### To do:
Search the data below, and report every line in which "Santos" occurs.

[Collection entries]

# # # # # # #

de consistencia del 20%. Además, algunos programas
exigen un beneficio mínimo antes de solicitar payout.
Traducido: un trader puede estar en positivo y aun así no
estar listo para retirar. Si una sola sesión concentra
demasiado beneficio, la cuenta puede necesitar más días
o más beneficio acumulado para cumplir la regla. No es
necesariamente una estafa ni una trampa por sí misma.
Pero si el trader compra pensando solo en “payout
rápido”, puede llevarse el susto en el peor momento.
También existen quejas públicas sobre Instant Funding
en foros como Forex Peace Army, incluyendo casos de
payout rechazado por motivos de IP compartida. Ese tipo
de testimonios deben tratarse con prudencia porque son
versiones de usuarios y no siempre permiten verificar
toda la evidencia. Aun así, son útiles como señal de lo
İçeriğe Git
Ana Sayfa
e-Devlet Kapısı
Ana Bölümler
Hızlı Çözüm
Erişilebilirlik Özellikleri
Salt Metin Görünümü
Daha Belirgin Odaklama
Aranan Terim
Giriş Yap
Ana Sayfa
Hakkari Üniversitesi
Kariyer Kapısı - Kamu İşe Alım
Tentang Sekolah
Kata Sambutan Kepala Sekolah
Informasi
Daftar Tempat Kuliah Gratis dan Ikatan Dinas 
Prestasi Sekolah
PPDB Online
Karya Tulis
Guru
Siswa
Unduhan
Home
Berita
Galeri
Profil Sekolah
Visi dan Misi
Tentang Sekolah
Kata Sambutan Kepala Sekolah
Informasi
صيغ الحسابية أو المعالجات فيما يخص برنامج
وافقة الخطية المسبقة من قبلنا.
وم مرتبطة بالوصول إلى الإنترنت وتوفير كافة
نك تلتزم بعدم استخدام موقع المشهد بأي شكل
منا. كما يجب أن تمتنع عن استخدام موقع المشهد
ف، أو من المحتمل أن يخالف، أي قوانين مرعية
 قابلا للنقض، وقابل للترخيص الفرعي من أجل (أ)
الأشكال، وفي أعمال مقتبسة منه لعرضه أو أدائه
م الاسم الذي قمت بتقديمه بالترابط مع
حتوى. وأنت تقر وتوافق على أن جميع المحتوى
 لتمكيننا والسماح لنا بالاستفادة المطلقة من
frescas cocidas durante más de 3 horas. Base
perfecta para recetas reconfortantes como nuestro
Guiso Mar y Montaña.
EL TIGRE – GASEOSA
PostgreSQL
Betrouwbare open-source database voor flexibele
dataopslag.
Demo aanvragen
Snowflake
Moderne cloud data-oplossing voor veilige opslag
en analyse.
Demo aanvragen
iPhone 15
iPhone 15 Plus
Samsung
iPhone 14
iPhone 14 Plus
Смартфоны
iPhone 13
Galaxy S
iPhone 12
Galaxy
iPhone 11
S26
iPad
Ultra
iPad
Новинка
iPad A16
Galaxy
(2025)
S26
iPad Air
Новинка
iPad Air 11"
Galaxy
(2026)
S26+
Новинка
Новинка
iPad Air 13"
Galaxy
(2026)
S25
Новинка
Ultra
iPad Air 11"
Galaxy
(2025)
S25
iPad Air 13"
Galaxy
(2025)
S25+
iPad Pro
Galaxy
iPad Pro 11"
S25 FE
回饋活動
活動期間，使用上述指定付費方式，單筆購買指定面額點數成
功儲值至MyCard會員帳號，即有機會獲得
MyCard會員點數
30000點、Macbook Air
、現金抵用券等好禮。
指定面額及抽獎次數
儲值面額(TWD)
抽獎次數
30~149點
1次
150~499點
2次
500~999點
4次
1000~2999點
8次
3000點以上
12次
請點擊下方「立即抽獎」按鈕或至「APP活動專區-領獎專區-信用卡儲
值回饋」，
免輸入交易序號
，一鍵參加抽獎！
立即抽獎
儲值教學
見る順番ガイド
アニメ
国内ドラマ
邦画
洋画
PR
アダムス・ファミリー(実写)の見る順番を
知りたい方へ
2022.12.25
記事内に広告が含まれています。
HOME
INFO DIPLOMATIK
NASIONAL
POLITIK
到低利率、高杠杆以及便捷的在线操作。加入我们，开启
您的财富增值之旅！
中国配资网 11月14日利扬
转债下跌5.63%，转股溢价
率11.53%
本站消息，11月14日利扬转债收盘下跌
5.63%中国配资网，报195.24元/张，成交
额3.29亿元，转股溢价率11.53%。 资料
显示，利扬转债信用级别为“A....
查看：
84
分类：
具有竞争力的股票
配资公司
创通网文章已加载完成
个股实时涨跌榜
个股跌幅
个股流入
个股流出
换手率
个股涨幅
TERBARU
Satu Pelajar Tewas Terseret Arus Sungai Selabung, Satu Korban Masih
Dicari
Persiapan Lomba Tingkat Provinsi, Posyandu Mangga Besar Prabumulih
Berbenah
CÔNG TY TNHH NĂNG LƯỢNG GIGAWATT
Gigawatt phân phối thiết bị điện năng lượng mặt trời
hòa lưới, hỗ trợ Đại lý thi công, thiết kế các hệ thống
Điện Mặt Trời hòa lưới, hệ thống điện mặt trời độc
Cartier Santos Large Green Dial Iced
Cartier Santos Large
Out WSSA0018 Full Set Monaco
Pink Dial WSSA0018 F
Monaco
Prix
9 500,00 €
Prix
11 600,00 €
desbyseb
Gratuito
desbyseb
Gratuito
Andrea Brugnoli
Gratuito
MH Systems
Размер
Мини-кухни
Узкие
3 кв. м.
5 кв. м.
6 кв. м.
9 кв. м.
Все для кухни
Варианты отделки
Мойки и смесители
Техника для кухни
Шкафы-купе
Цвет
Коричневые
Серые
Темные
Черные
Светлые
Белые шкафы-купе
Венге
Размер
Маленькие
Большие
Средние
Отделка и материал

# # # # # # #

### Solution for this exercise:
Cartier Santos Large Green Dial Iced
Cartier Santos Large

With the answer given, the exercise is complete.